Figuring out Step 2: Encoding Here's a copy paste of this call: embedding_output = self.embeddings(batch_size=batch_size) encoder_outputs = self.encoder( embedding_output, attention_mask=None, head_mask=head_mask, inputs=inputs, inputs_mask=extended_attention_mask, output_attentions=output_attentions, output_hidden_states=output_hidden_states, return_dict=return_dict, ) It collects the inputs with self.embeddings and produces a tensor. self.embeddings is a PerceiverEmbeddings which is just a matrix of parameters that the training process can mutate. self.encoder is a PerceiverEncoder. It's initialised with a kv_dim parameter that is taken from the input preprocessor: self.encoder = PerceiverEncoder( config, kv_dim=input_preprocessor.num_channels if input_preprocessor is not None else config.d_model ) Here's num_channels in PerceiverTextPreprocessor: @property def num_channels(self) -> int: return self.config.d_model So kv_dim is the `d_model` model configuration parameter.
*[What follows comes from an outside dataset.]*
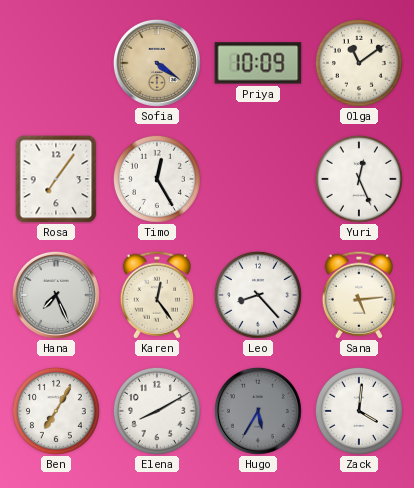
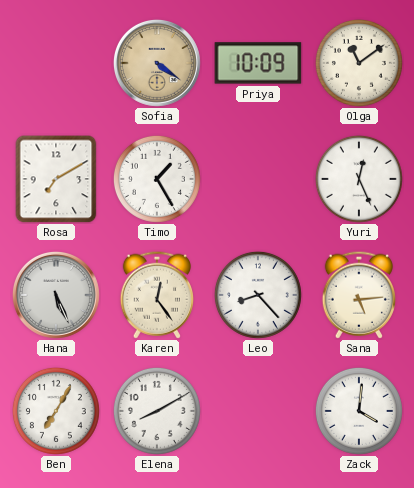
Rosa: 7:06 -> 7:10
Timo: 12:25 -> 1:25
Hana: 7:26 -> 5:26
Hugo: 5:35 -> none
Maybe a way to describe how complex the model is. On to PerceiverEncoder: ## construction cross_attention = PerceiverLayer(is_cross_attention=True, qk_channels, v_channels, num_cross_attention_heads, q_dim = d_latents, kv_dim=d_model, cross_attention_widening_factor, use_query_residual) # i'm including the configuration parameters more to see what parts of the architecture the configuration relates to self_attends = list of PerceiverLayer(is_cross_attention=False, qk_chans, v_chans, num_self_attention_heads, q_dim=d_latents, kv_dim=d_latents, self_attention_widening_factor) ## forward func hidden_states = embeddings layer_outputs = cross_attention(hidden_states, attention_mask, inputs, inputs_mask) layer_outputs = self_attends(layer_outputs[0], attention_mask, layer_head_mask[i]) return layer_outputs[0] It's looks very confusing with all the parameters, but all it's really doing is passing data into a single layer called "cross attention" and then a stack of layers called "self attention" and outputting the result. I'm interested in the masks. These will tell which computation parts to toggle based on what input data is unavailable and stuff. - the attention mask applies to every layer - the inputs mask is passed with the inputs to the cross attention layer - the head masks are specific to each self attention layer How were these passed in for masked language modeling?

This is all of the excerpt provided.